:: Exercise ::
Note how many lines in the entries below contain the string "gerebelt", and answer with that number and no other text.

:: Data supplied ::
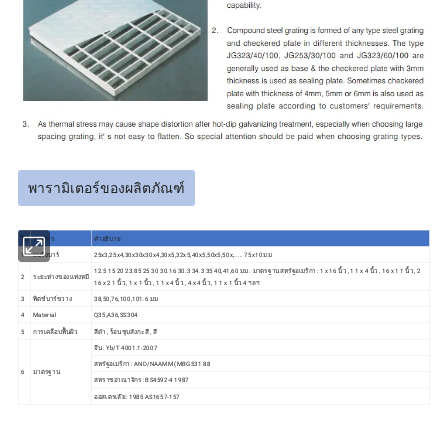
พารามิเตอร์ของผลิตภัณฑ์
ไม่
รายการ
คำอธิบาย
1
แบริ่งบาร์
25x3,25x4,30x30x30x4,30x5,32x5,40x5,50x5,50x,..... 75x10 มม
12.5 15 20 23.85 25 30 30.16 30.3 34.3 35 40,41,60 มม . มาตรฐานสหรัฐอเมริกา : 1 x 16 นิ้ว , 1 1 x 4 นิ้ว , 16 x 1 1 นิ้ว , 2
2
ระยะห่างของแท่งหมี
16 x 2 1 นิ้ว , 1 x 1 นิ้ว , 1 1 x 4 นิ้ว , 4 x 4 นิ้ว , 1 1 x 1 นิ้ว 4 ฯลฯ
3
พิตช์บาร์ขวาง
38,50,76,100,101.6 มม
4
Material
Q35,A36,SS304
5
การเคลือบพื้นผิว
สีดำ , ร้อนชุบสังกะสี , สี
จีน : Yb/T 4001.1-2007
สหรัฐอเมริกา : AND/NAAMM (MBG531 88
6
มาตรฐาน
สหราชอาณาจักร : BS4592-4 1987
ออสเตรเลีย : 1985 AS1657-157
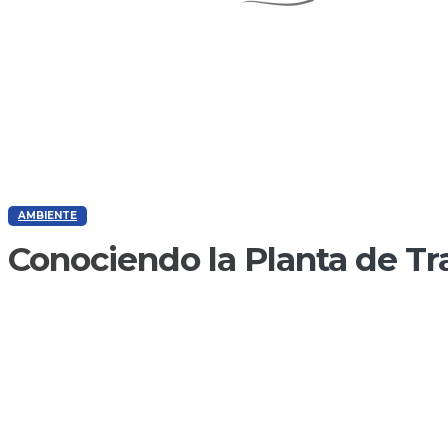
AMBIENTE
Conociendo la Planta de T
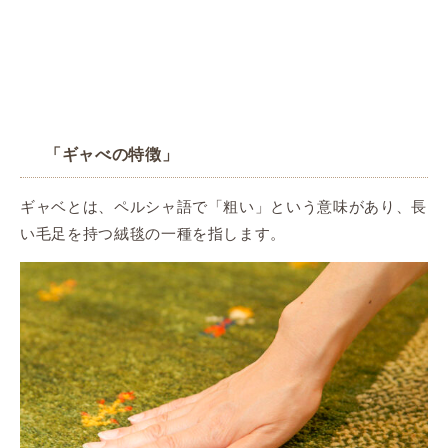
「ギャべの特徴」
ギャベとは、ペルシャ語で「粗い」という意味があり、長
い毛足を持つ絨毯の一種を指します。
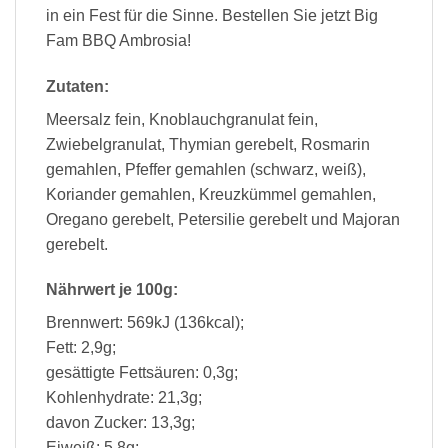
in ein Fest für die Sinne. Bestellen Sie jetzt Big
Fam BBQ Ambrosia!
Zutaten:
Meersalz fein, Knoblauchgranulat fein,
Zwiebelgranulat, Thymian gerebelt, Rosmarin
gemahlen, Pfeffer gemahlen (schwarz, weiß),
Koriander gemahlen, Kreuzkümmel gemahlen,
Oregano gerebelt, Petersilie gerebelt und Majoran
gerebelt.
Nährwert je 100g:
Brennwert: 569kJ (136kcal);
Fett: 2,9g;
gesättigte Fettsäuren: 0,3g;
Kohlenhydrate: 21,3g;
davon Zucker: 13,3g;
Eiweiß: 5,8g;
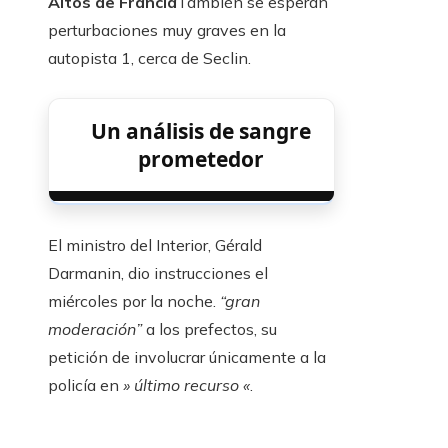
Altos de Francia
También se esperan
perturbaciones muy graves en la
autopista 1, cerca de Seclin.
Un análisis de sangre
prometedor
El ministro del Interior, Gérald
Darmanin, dio instrucciones el
miércoles por la noche.
“gran
moderación”
a los prefectos, su
petición de involucrar únicamente a la
policía en
» último recurso «
.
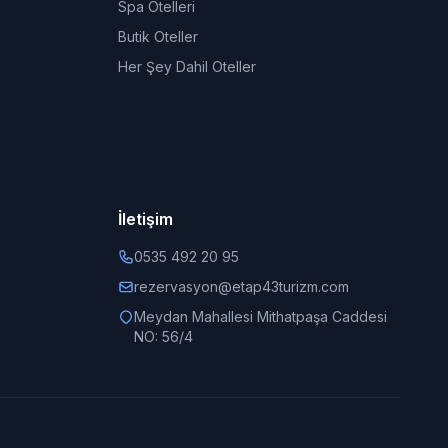
Spa Otelleri
Butik Oteller
Her Şey Dahil Oteller
İletişim
0535 492 20 95
rezervasyon@etap43turizm.com
Meydan Mahallesi Mithatpaşa Caddesi
NO: 56/4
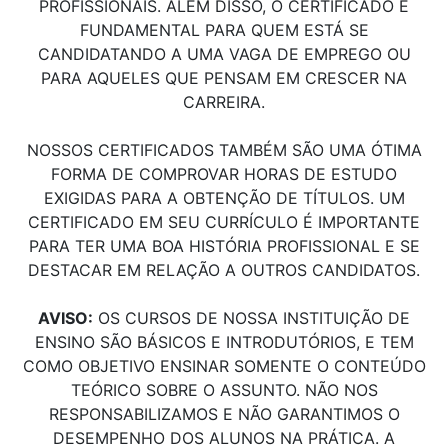
PROFISSIONAIS. ALÉM DISSO, O CERTIFICADO É
FUNDAMENTAL PARA QUEM ESTÁ SE
CANDIDATANDO A UMA VAGA DE EMPREGO OU
PARA AQUELES QUE PENSAM EM CRESCER NA
CARREIRA.
NOSSOS CERTIFICADOS TAMBÉM SÃO UMA ÓTIMA
FORMA DE COMPROVAR HORAS DE ESTUDO
EXIGIDAS PARA A OBTENÇÃO DE TÍTULOS. UM
CERTIFICADO EM SEU CURRÍCULO É IMPORTANTE
PARA TER UMA BOA HISTÓRIA PROFISSIONAL E SE
DESTACAR EM RELAÇÃO A OUTROS CANDIDATOS.
AVISO:
OS CURSOS DE NOSSA INSTITUIÇÃO DE
ENSINO SÃO BÁSICOS E INTRODUTÓRIOS, E TEM
COMO OBJETIVO ENSINAR SOMENTE O CONTEÚDO
TEÓRICO SOBRE O ASSUNTO. NÃO NOS
RESPONSABILIZAMOS E NÃO GARANTIMOS O
DESEMPENHO DOS ALUNOS NA PRÁTICA. A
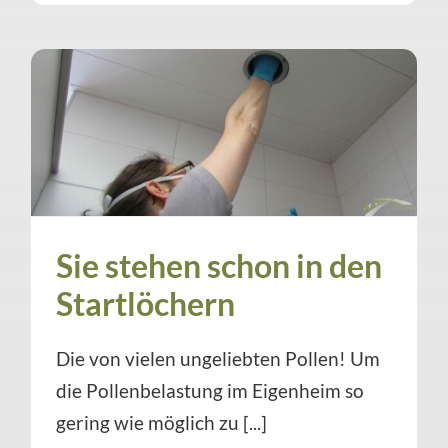
Sie stehen schon in den
Startlöchern
Die von vielen ungeliebten Pollen! Um
die Pollenbelastung im Eigenheim so
gering wie möglich zu [...]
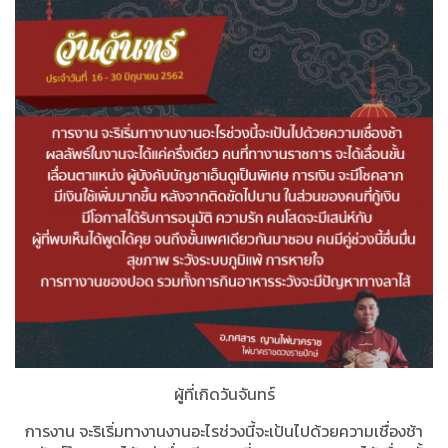
ผู้ที่เกิดวันจันทร์
การงาน จะริเริ่มทางานงานอะไรช่วงนี้จะเป้นไปด้วยความเชื่องช้า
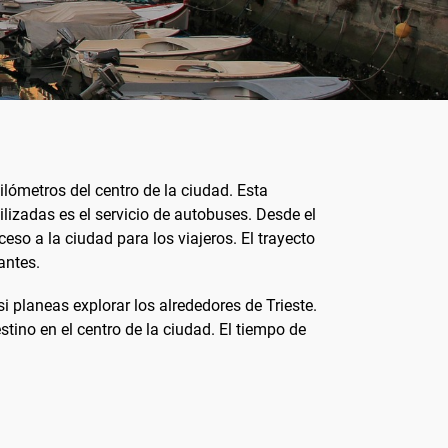
ilómetros del centro de la ciudad. Esta
ilizadas es el servicio de autobuses. Desde el
eso a la ciudad para los viajeros. El trayecto
antes.
i planeas explorar los alrededores de Trieste.
stino en el centro de la ciudad. El tiempo de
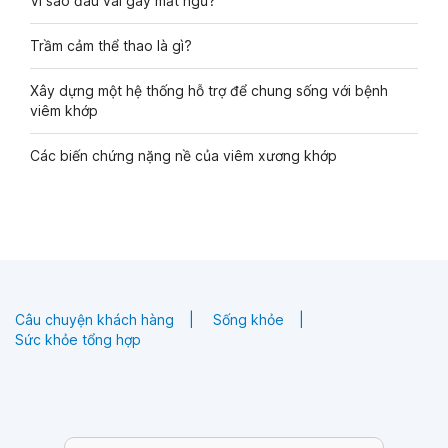
Vì sao đau vai gây mất ngủ?
Trầm cảm thể thao là gì?
Xây dựng một hệ thống hỗ trợ để chung sống với bệnh
viêm khớp
Các biến chứng nặng nề của viêm xương khớp
Câu chuyện khách hàng
Sống khỏe
Sức khỏe tổng hợp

:: Solution to the exercise ::
3